How dates are grown

IMGP9913Growing dates is a labour intensive process!

Below is a gallery which shows some of the steps in the process – we will be adding photos as we take more!

Dates are dioacious which means there is a male and female palm. Our season starts in about September when the male and female flowers start to emerge. We collect the pollen from the male flowers and use it to hand pollinate the female flowers.

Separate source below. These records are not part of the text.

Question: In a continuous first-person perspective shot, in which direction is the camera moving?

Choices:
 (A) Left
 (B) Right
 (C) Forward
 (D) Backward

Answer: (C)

Growing bunches are thinned to ensure quality fruit. The thinning process also give us a chance to visit each tree and de-thorn the fronds. Date thorns are up to 100mm long and will easily puncture a tyre so cutting them off is a big part of making it safe to work in the palms! We also tie each bunch of fruit down to a nearby frond to prevent the stem from breaking under the weight of the fruit and and bag it to stop the ring neck parrots and galahs from destroying them.

The palms are pruned once the fruit is bagged as more energy goes into fruit production and the lower fronds die off.

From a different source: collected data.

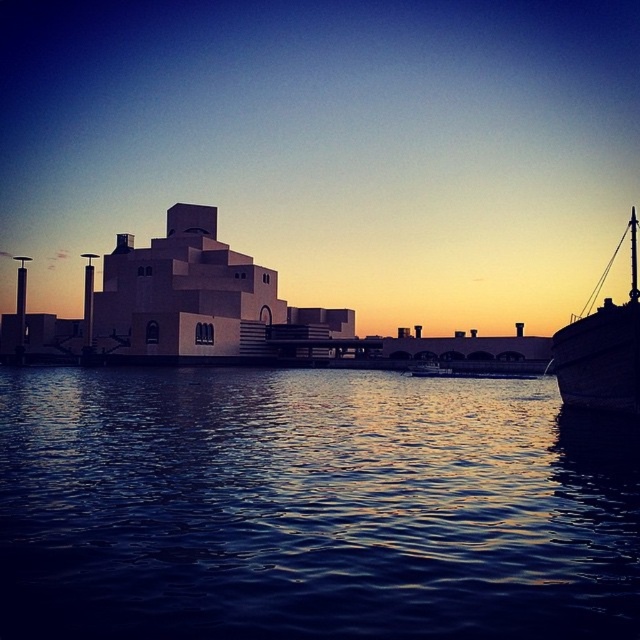 Which is more to the left, dark blue liquid at center or wooden ship at right?

dark blue liquid at center is more to the left.

Which is more to the right, dark blue liquid at center or wooden ship at right?

Positioned to the right is wooden ship at right.

Is point (77, 628) positioned before point (634, 321)?

Yes, it is.

Where is `dark blue liquid at center`? This screenshot has width=640, height=640. dark blue liquid at center is located at coordinates (310, 506). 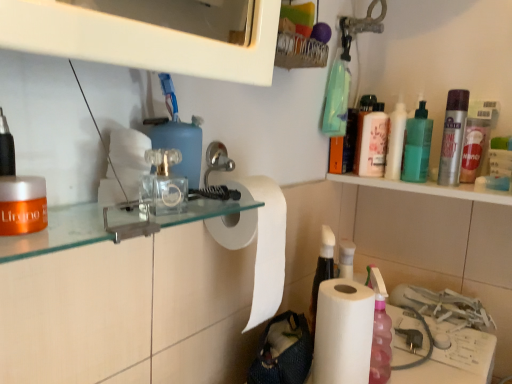 Question: Can you see orange matte jar at left touching silver metallic mouthwash at upper right, arranged as the 2th mouthwash when viewed from the front?

Choices:
 (A) yes
 (B) no

Answer: (B)

Question: Is orange matte jar at left at the left side of silver metallic mouthwash at upper right, arranged as the first mouthwash when viewed from the right?

Choices:
 (A) yes
 (B) no

Answer: (A)

Question: Does orange matte jar at left have a lesser height compared to silver metallic mouthwash at upper right, positioned as the 4th mouthwash in left-to-right order?

Choices:
 (A) yes
 (B) no

Answer: (A)

Question: Is orange matte jar at left at the right side of silver metallic mouthwash at upper right, the 3th mouthwash from the back?

Choices:
 (A) yes
 (B) no

Answer: (B)

Question: Is orange matte jar at left positioned with its back to silver metallic mouthwash at upper right, positioned as the 4th mouthwash in left-to-right order?

Choices:
 (A) no
 (B) yes

Answer: (A)

Question: Is white matte paper towel at center, the 2th paper towel in the right-to-left sequence, in front of or behind silver metallic mouthwash at upper right, the 3th mouthwash from the back, in the image?

Choices:
 (A) behind
 (B) front

Answer: (B)

Question: From the image's perspective, is white matte paper towel at center, which is counted as the 1th paper towel, starting from the left, above or below silver metallic mouthwash at upper right, arranged as the first mouthwash when viewed from the right?

Choices:
 (A) below
 (B) above

Answer: (A)

Question: From a real-world perspective, is white matte paper towel at center, which is counted as the 1th paper towel, starting from the left, physically located above or below silver metallic mouthwash at upper right, the 3th mouthwash from the back?

Choices:
 (A) below
 (B) above

Answer: (A)

Question: Considering the positions of white matte paper towel at center, which is counted as the 1th paper towel, starting from the left, and silver metallic mouthwash at upper right, arranged as the 2th mouthwash when viewed from the front, in the image, is white matte paper towel at center, which is counted as the 1th paper towel, starting from the left, bigger or smaller than silver metallic mouthwash at upper right, arranged as the 2th mouthwash when viewed from the front,?

Choices:
 (A) small
 (B) big

Answer: (B)

Question: Looking at their shapes, would you say white paper at lower right, which ranks as the 1th paper towel in right-to-left order, is wider or thinner than clear plastic toilet paper at center?

Choices:
 (A) wide
 (B) thin

Answer: (A)

Question: From a real-world perspective, relative to clear plastic toilet paper at center, is white paper at lower right, the second paper towel in the left-to-right sequence, vertically above or below?

Choices:
 (A) above
 (B) below

Answer: (B)

Question: Is white paper at lower right, which ranks as the 1th paper towel in right-to-left order, spatially inside clear plastic toilet paper at center, or outside of it?

Choices:
 (A) inside
 (B) outside

Answer: (B)

Question: Based on their sizes in the image, would you say white paper at lower right, which ranks as the 1th paper towel in right-to-left order, is bigger or smaller than clear plastic toilet paper at center?

Choices:
 (A) small
 (B) big

Answer: (B)

Question: Based on their positions, is green translucent bottle at upper right, the second mouthwash in the right-to-left sequence, located to the left or right of pink glossy mouthwash at upper right, which is the first mouthwash in back-to-front order?

Choices:
 (A) left
 (B) right

Answer: (B)

Question: Based on their sizes in the image, would you say green translucent bottle at upper right, the second mouthwash in the right-to-left sequence, is bigger or smaller than pink glossy mouthwash at upper right, marked as the 4th mouthwash in a front-to-back arrangement?

Choices:
 (A) small
 (B) big

Answer: (B)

Our harvest usually starts in mid February and can continue through until early May. Some varieties such as medjool and barhee require dates to be individually picked whereas others (like the Zahidi and Thoory) can be picked a strand at a time. Very soft varieties need to be dried before we can pack them into boxes. This year we will be using a solar drying system to achieve better consistency in the drying process. All of our fruit is hand graded to ensure high quality is maintained.

Once the harvest is finished and the dates are sold there is quite a lot of cleaning up to do in the plantation. All the old flower stems are cut out and we prune again to keep good air flow in the canopy.

Fertilising and spraying for parlatoria scale are undertaken opportunistically throughout the year.